The rapid progress of physical implementation of quantum computers paved the way of realising the design of tools to help users write quantum programs for any given quantum devices. The physical constraints inherent to the current NISQ architectures prevent most quantum algorithms from being directly executed on quantum devices. To enable two-qubit gates in the algorithm, existing works focus on inserting SWAP gates to dynamically remap logical qubits to physical qubits. However, their schemes lack the consideration of the depth of generated quantum circuits. In this work, we propose a depth-aware SWAP insertion scheme for qubit mapping problem in the NISQ era.
I. INTRODUCTION
Quantum computing has exhibited its theoretical advantage over classical computing by showing impressive speedup on applications including large integer factoring [1] , database search [2] , and quantum simulation [3] . It is considered to be a new computational model that may have a subversive impact on the future, and has attracted major interests of a large number of researchers and companies.
With the advent of advanced manufacturing technology, the industry is able to build small-scale quantum computers -Noisy Intermediate-Scale Quantum [4] (NISQ) devices. A NISQ device is equipped with dozens to hundreds of qubits. IBM [5] released its 53-qubit quantum computer in October 2019 and has made it available for commercial use. Google [6] released the 72-qubit Bristlecone quantum computer in March 2018. Other companies including Intel [7] , Rigetti [8] , and IonQ, have released their quantum computing devices with dozens of qubits. The current NISQ technology may not be perfect, but it's a good first step towards the more powerful quantum devices in the future.
In order to map high level quantum programs to NISQ devices, it is important to overcome two obstacles. First, to be able to execute a quantum circuit, it is necessary to map logical qubits to physical qubits with respect to architecture and program coupling constraints. Any quantum program can be implemented using an universal gate set [9] of a small number of elementary gates. For instance, the {H, CNOT, S, T} set is an universal gate set, in which the {H, S, T} gates are single qubit gates, the CNOT gate is a two-qubit gate.
The two-qubit gate must be mapped to two qubits that are physically connected. However, in real quantum architecture, qubits may have limited connection and not every two qubits are connected, as shown in the IBM QX2 architecture in Fig. 1 (a). For this reason, a quantum circuit is not directly executable on a NISQ device, unless circuit transformation is performed. The common practice is to insert SWAP operations to dynamically remap the logical qubit such that the transformed circuit is hardware-compliant for each (set of) two-qubit gate(s).

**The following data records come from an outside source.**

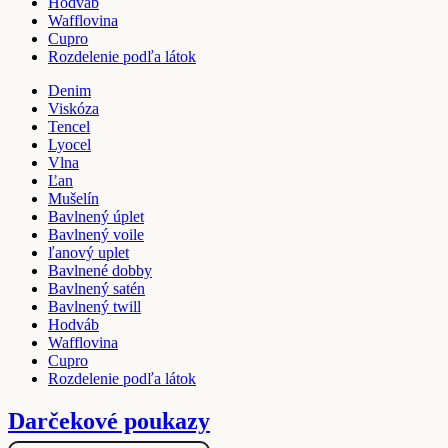
Hodváb
Wafflovina
Cupro
Rozdelenie podľa látok
Denim
Viskóza
Tencel
Lyocel
Vlna
Ľan
Mušelín
Bavlnený úplet
Bavlnený voile
ľanový uplet
Bavlnené dobby
Bavlnený satén
Bavlnený twill
Hodváb
Wafflovina
Cupro
Rozdelenie podľa látok
Darčekové poukazy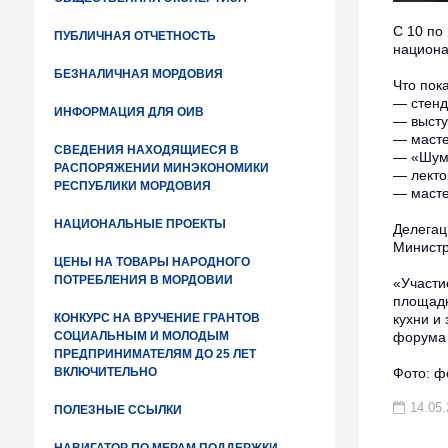
С 10 по
ПУБЛИЧНАЯ ОТЧЕТНОСТЬ
национа
БЕЗНАЛИЧНАЯ МОРДОВИЯ
Что пок
— стенд
ИНФОРМАЦИЯ ДЛЯ ОИВ
— высту
— масте
СВЕДЕНИЯ НАХОДЯЩИЕСЯ В
— «Шумб
РАСПОРЯЖЕНИИ МИНЭКОНОМИКИ
— лекто
РЕСПУБЛИКИ МОРДОВИЯ
— масте
НАЦИОНАЛЬНЫЕ ПРОЕКТЫ
Делегац
Министр
ЦЕНЫ НА ТОВАРЫ НАРОДНОГО
ПОТРЕБЛЕНИЯ В МОРДОВИИ
«Участи
площадк
кухни и
КОНКУРС НА ВРУЧЕНИЕ ГРАНТОВ
форума 
СОЦИАЛЬНЫМ И МОЛОДЫМ
ПРЕДПРИНИМАТЕЛЯМ ДО 25 ЛЕТ
Фото: ф
ВКЛЮЧИТЕЛЬНО
14.05.
ПОЛЕЗНЫЕ ССЫЛКИ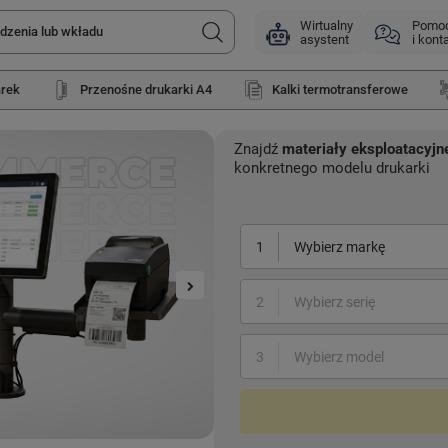
Wirtualny
Pomo
asystent
i kont
arek
Przenośne drukarki A4
Kalki termotransferowe
Znajdź
materiały eksploatacyjn
konkretnego modelu drukarki
1
Wybierz markę
2
Wybierz serię
3
Wybierz model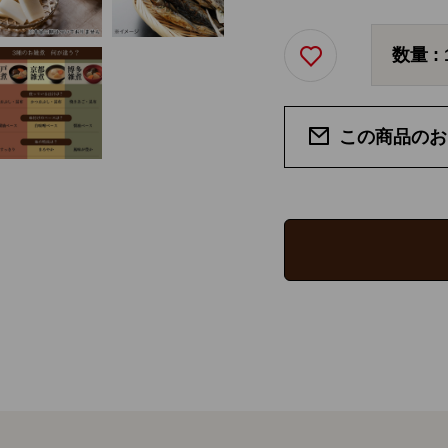
数量 :
この商品のお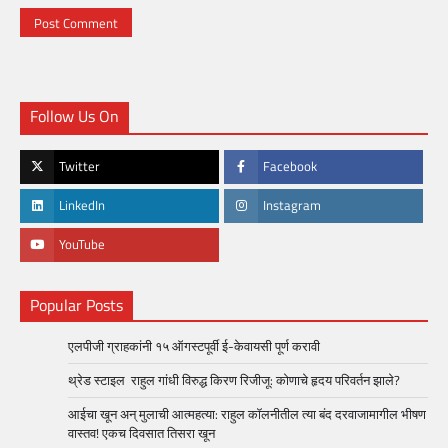
Follow Us On
Twitter
Facebook
LinkedIn
Instagram
YouTube
Popular Posts
एलपीजी ग्राहकांनी १५ ऑगस्टपूर्वी ई-केवायसी पूर्ण करावी
थ्रेड स्टाइल राहुल गांधी विरुद्ध किरण रिजीजू: कोणाचे हृदय परिवर्तन झाले?
आईचा खून अन् मुलाची आत्महत्या: राहुल कॉलनीतील त्या बंद दरवाजामागील भीषण
वास्तव! एकच दिवसात तिसरा खून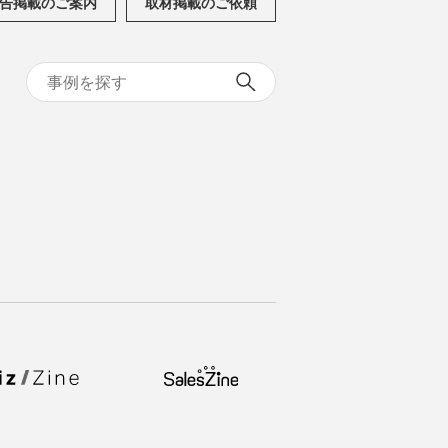
告掲載のご案内
取材掲載のご依頼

Second, it is critical that the depth of a quantum circuit be minimized for the NISQ device. A qubit is volatile and error prone. It gradually decays over time and may have phase and bit flip errors. It may completely lose its state after a certain period of time, called coherence time. Quantum error correction (QEC) codes can detect error syndromes and fix them. However, QEC needs to use a large number of redundant physical qubits. A realistic QEC circuit may need more than 10,000 physical qubits, which is not possible for today's NISQ device. Without QEC, a program must terminate within a threshold amount of time. The depth of the circuit, which is the number of steps the circuit executes, must be optimized. IBM proposed the metric of quantum volume [10] for evaluating the effectiveness of quantum computers which accounts for not only the width of the circuit (the number of qubits), but also the depth, how many steps the circuit can execute.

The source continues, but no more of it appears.